__AVAILABLE DATA__
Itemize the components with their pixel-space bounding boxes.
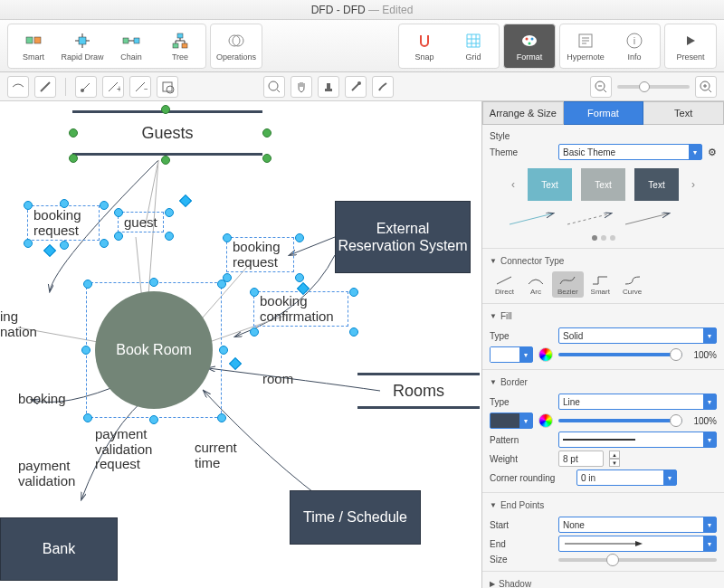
end-endpoint-select[interactable]: ▾ [558, 536, 717, 552]
label-current-time[interactable]: current time [195, 441, 258, 470]
label-booking[interactable]: booking [18, 391, 66, 406]
svg-rect-0 [26, 37, 33, 43]
tab-text[interactable]: Text [643, 101, 724, 125]
main-toolbar: Smart Rapid Draw Chain Tree Operations S… [0, 20, 724, 72]
guests-entity[interactable]: Guests [72, 110, 262, 156]
line-style-1[interactable] [508, 210, 557, 228]
svg-line-48 [567, 213, 611, 224]
present-button[interactable]: Present [667, 26, 714, 66]
swatch-prev[interactable]: ‹ [508, 178, 519, 191]
svg-rect-10 [177, 33, 183, 38]
svg-line-42 [604, 90, 606, 92]
theme-swatch-3[interactable]: Text [634, 168, 679, 201]
border-pattern-select[interactable]: ▾ [558, 432, 717, 448]
border-color-wheel[interactable] [538, 413, 553, 428]
external-reservation-node[interactable]: External Reservation System [335, 201, 471, 273]
border-weight-input[interactable]: 8 pt [558, 450, 604, 467]
eyedropper-tool[interactable] [345, 76, 367, 98]
connector-bezier[interactable]: Bezier [552, 271, 584, 298]
fill-color-wheel[interactable] [538, 347, 553, 362]
pen-tool[interactable] [34, 76, 56, 98]
lasso-tool[interactable] [7, 76, 29, 98]
shadow-section[interactable]: ▶Shadow [490, 575, 717, 588]
window-titlebar: DFD - DFD — Edited [0, 0, 724, 20]
inspector-panel: Arrange & Size Format Text Style Theme B… [481, 101, 724, 588]
label-payment-validation-request[interactable]: payment validation request [95, 427, 176, 472]
fill-type-select[interactable]: Solid▾ [558, 327, 717, 344]
zoom-in-button[interactable] [695, 76, 717, 98]
connector-type-section[interactable]: ▼Connector Type [490, 252, 717, 270]
svg-marker-29 [687, 36, 695, 45]
endpoint-size-slider[interactable] [558, 558, 717, 562]
svg-line-49 [625, 213, 669, 224]
remove-point-tool[interactable]: − [129, 76, 151, 98]
fill-opacity-slider[interactable] [558, 353, 682, 356]
tab-arrange[interactable]: Arrange & Size [482, 101, 564, 125]
connector-curve[interactable]: Curve [617, 271, 647, 298]
rapid-draw-button[interactable]: Rapid Draw [59, 26, 106, 66]
border-section[interactable]: ▼Border [490, 374, 717, 391]
zoom-slider[interactable] [617, 85, 690, 89]
label-booking-request-2[interactable]: booking request [226, 237, 294, 272]
border-type-select[interactable]: Line▾ [558, 394, 717, 410]
brush-tool[interactable] [372, 76, 394, 98]
snap-button[interactable]: Snap [401, 26, 448, 66]
line-style-2[interactable] [566, 210, 614, 228]
tree-button[interactable]: Tree [157, 26, 204, 66]
connector-direct[interactable]: Direct [490, 271, 519, 298]
anchor-tool[interactable] [75, 76, 97, 98]
svg-rect-7 [123, 38, 129, 43]
format-panel-button[interactable]: Format [506, 26, 553, 66]
zoom-out-button[interactable] [590, 76, 612, 98]
border-color-chip[interactable]: ▾ [490, 413, 533, 429]
svg-rect-1 [34, 37, 41, 43]
svg-point-34 [167, 86, 174, 93]
svg-line-50 [497, 277, 511, 284]
swatch-next[interactable]: › [688, 178, 699, 191]
theme-swatch-2[interactable]: Text [581, 168, 625, 201]
smart-button[interactable]: Smart [10, 26, 57, 66]
hand-tool[interactable] [291, 76, 312, 98]
theme-swatch-1[interactable]: Text [528, 168, 572, 201]
theme-settings-icon[interactable]: ⚙ [708, 147, 717, 158]
rooms-entity[interactable]: Rooms [357, 373, 480, 409]
stamp-tool[interactable] [318, 76, 339, 98]
operations-button[interactable]: Operations [213, 26, 260, 66]
svg-text:i: i [634, 35, 635, 46]
theme-select[interactable]: Basic Theme▾ [558, 144, 702, 160]
svg-rect-38 [327, 83, 330, 89]
label-partial[interactable]: ing nation [0, 309, 45, 339]
label-payment-validation[interactable]: payment validation [18, 459, 100, 488]
svg-point-39 [357, 81, 361, 85]
fill-section[interactable]: ▼Fill [490, 308, 717, 325]
connector-arc[interactable]: Arc [521, 271, 550, 298]
magnify-tool[interactable] [263, 76, 285, 98]
bank-node[interactable]: Bank [0, 517, 118, 581]
tab-format[interactable]: Format [564, 101, 644, 125]
canvas[interactable]: Guests External Reservation System Rooms… [0, 101, 481, 588]
line-style-3[interactable] [624, 210, 672, 228]
weight-stepper[interactable]: ▲▼ [609, 450, 620, 467]
fill-color-chip[interactable]: ▾ [490, 346, 533, 363]
hypernote-button[interactable]: Hypernote [562, 26, 609, 66]
svg-rect-2 [79, 37, 86, 44]
svg-rect-37 [325, 89, 332, 91]
svg-point-22 [529, 42, 531, 44]
time-schedule-node[interactable]: Time / Schedule [290, 490, 421, 545]
chain-button[interactable]: Chain [108, 26, 155, 66]
connector-smart[interactable]: Smart [586, 271, 615, 298]
label-guest[interactable]: guest [118, 212, 164, 232]
grid-button[interactable]: Grid [450, 26, 497, 66]
border-opacity-slider[interactable] [558, 419, 682, 422]
corner-rounding-select[interactable]: 0 in▾ [576, 469, 677, 486]
shape-tool[interactable] [157, 76, 178, 98]
info-button[interactable]: iInfo [611, 26, 658, 66]
label-booking-request-1[interactable]: booking request [27, 205, 100, 241]
label-room[interactable]: room [262, 371, 293, 386]
add-point-tool[interactable]: + [102, 76, 124, 98]
start-endpoint-select[interactable]: None▾ [558, 517, 717, 533]
svg-line-46 [709, 90, 711, 92]
endpoints-section[interactable]: ▼End Points [490, 497, 717, 514]
svg-rect-8 [134, 38, 139, 43]
label-booking-confirmation[interactable]: booking confirmation [253, 291, 348, 327]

__WHAT THE EXERCISE ASKS__
Gather and copy every line of the data in which the string "node" is found.

__EXERCISE RESULT__
external-reservation-node[interactable]: External Reservation System [335, 201, 471, 273]
bank-node[interactable]: Bank [0, 517, 118, 581]
time-schedule-node[interactable]: Time / Schedule [290, 490, 421, 545]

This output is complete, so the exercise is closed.